Sarawak Forest Department acting director Hamden Mohamad said to date 24 forest timber licensees with about two million hectares had indicated their intention to be certified to comply with CoC.

“This is a positive trend as currently only two in Sarawak – the Forest Management Unit or FMU Anap Mupuk and planted forest had the CoC system.

“We want it a must for the big six timber companies in the state to have a least one of their forest management units to be certified together with all timber operations inside or partially inside the heart of Borneo area by July 2017,” he told the Borneo Post and Utusan Borneo yesterday.

He was met after opening a seminar entitled ‘Market Requirement for Timber and Timber Product Legality Affecting Companies in Sarawak: The Importance of Chain of Custody’, organised jointly by WWF-Malaysia, Forest Department Sarawak, Sarawak Timber Industry Development Corporation (STIDC), and NEPCon.

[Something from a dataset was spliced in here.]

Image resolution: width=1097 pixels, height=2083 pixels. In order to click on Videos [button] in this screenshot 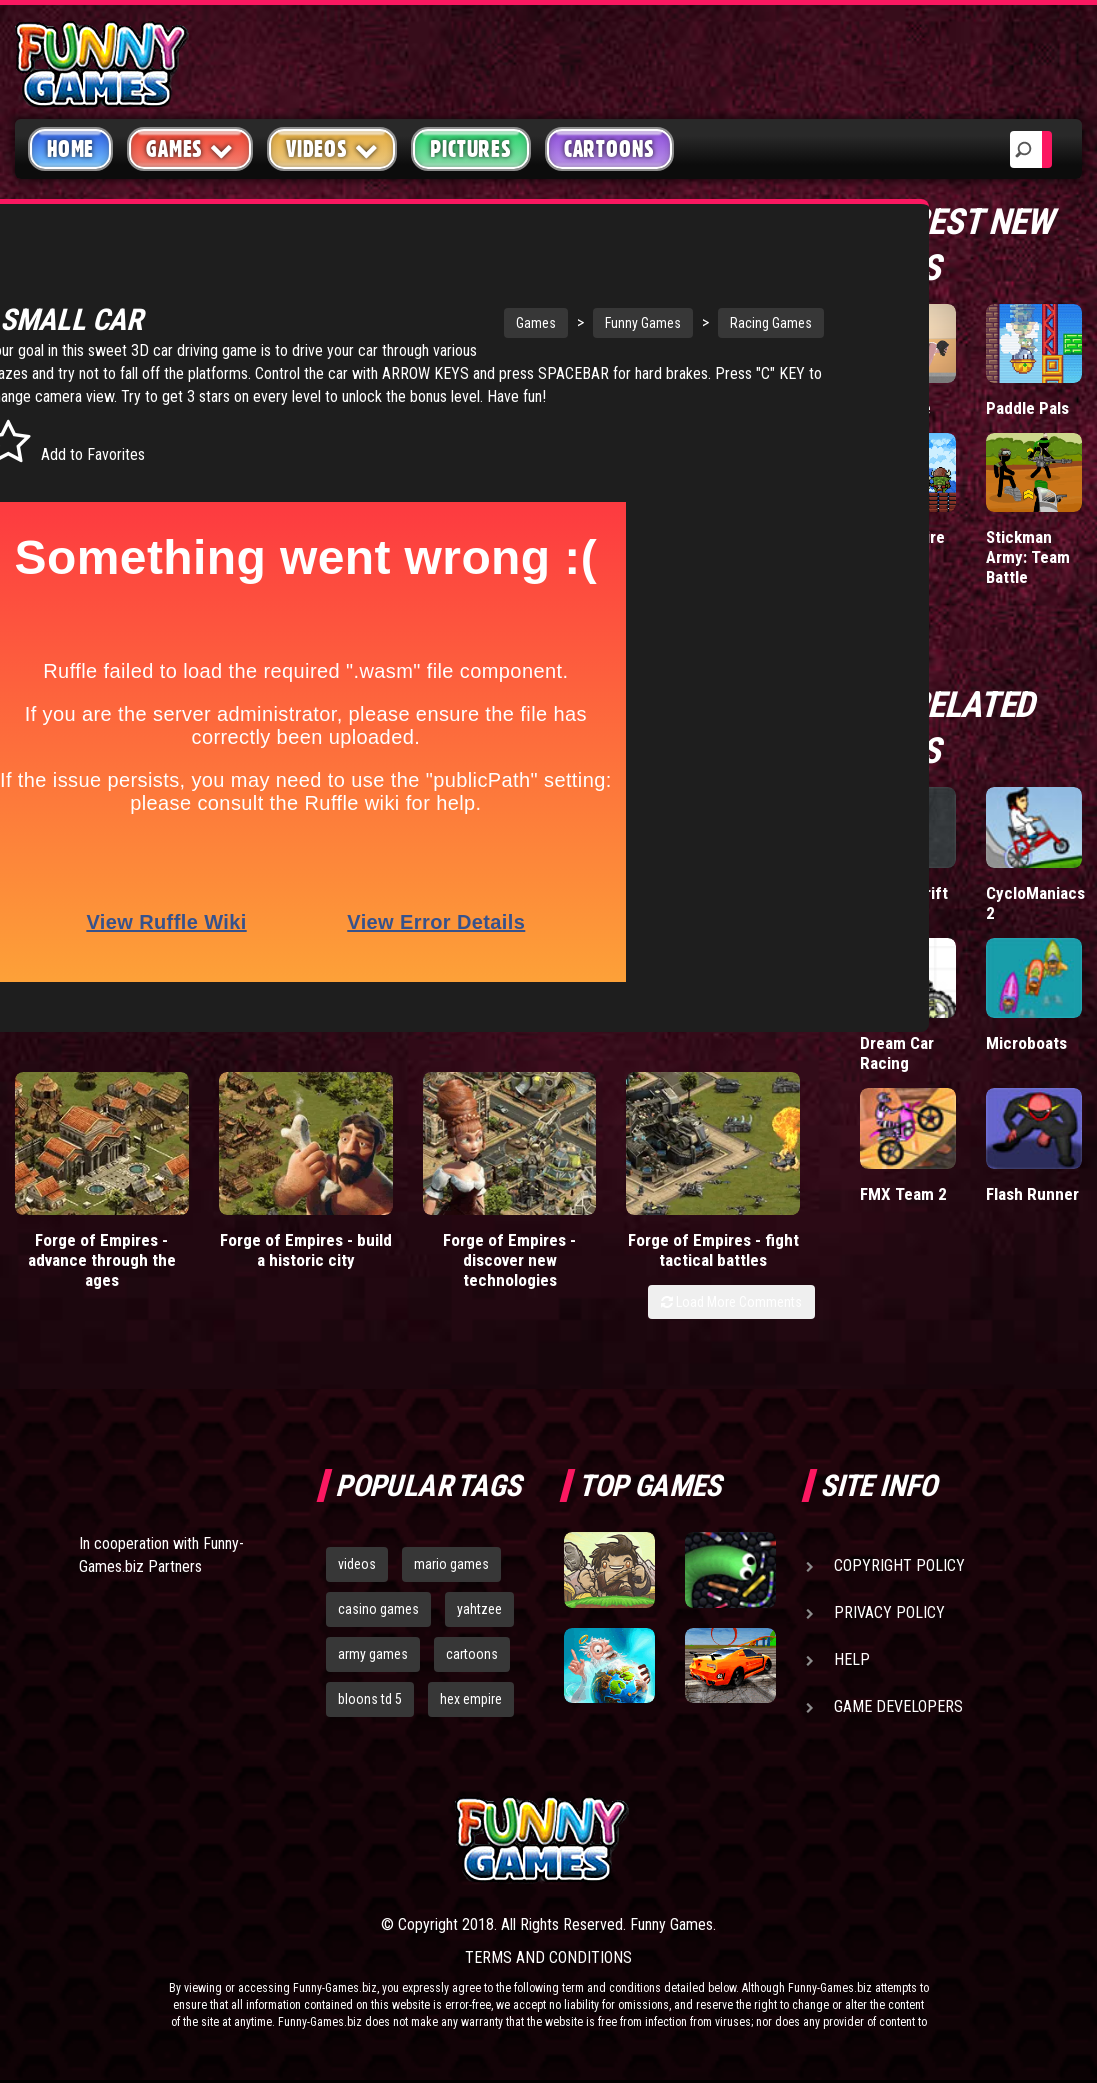 , I will do `click(332, 148)`.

Also present were regional manager NEPCon Malaysia, Christian Schriver, WWF Malaysia Sarawak Programme leader Dr Jason Hon, STIDC assistant general manager (Trade Control) Jerry Mawan Lading, and WWF Malaysia Responsible Forestry officer Samantha Liew.

Hamden added that although timber and timber products from Sarawak currently enjoyed strong international market demand especially from Japan, the needs for certification was important to maintain confidence of buyers.

“We don’t want our timber export value to continue dropping like last year when it was RM6.6 billion, a nine percent drop from 2014. Among the factors were that Japan reduced its timber import from Sarawak as they have their own local timber sources,” he said.

Earlier in his speech, he called for transformation in managing the state’s forest resources and the timber industry, adding that such transformation was through pursuing the forest certification.

“Managing the forest is a major concern by the global communities nowadays and the forest cover itself has been recognised as one of the mitigation measures to minimise the impacts of climate change. Therefore we need to align our forest management system in order to achieve this objective,” he stressed.

On the seminar, he said it was held to provide an overview of global trend that required verifying the timber legality, certification requirements as well as to understand the basic system in the CoC among the timber industries.

He said by addressing legality and the importance of CoC and certification issues, it would lead towards better acceptance and confidence of timber produced from Sarawak.

Earlier, Hon said the seminar received overwhelming response, with over 120 participants registered against 50 coming for a similar seminar held last year.

“We are indeed glad to be given the opportunity to jointly organise this seminar with our partners from FDS and STIDC. It shows that non-governmental organisations such as WWF, can have equally crucial roles in pushing for

greater sustainability in Sarawak’s timber industry,” he said.

He added the overwhelming response showed that certification and legality compliance for timber was being taken up more seriously adding that arising from last year’s seminar and the drive by government, more FMUs have now started their forest management certification processes as compared to two or three years ago.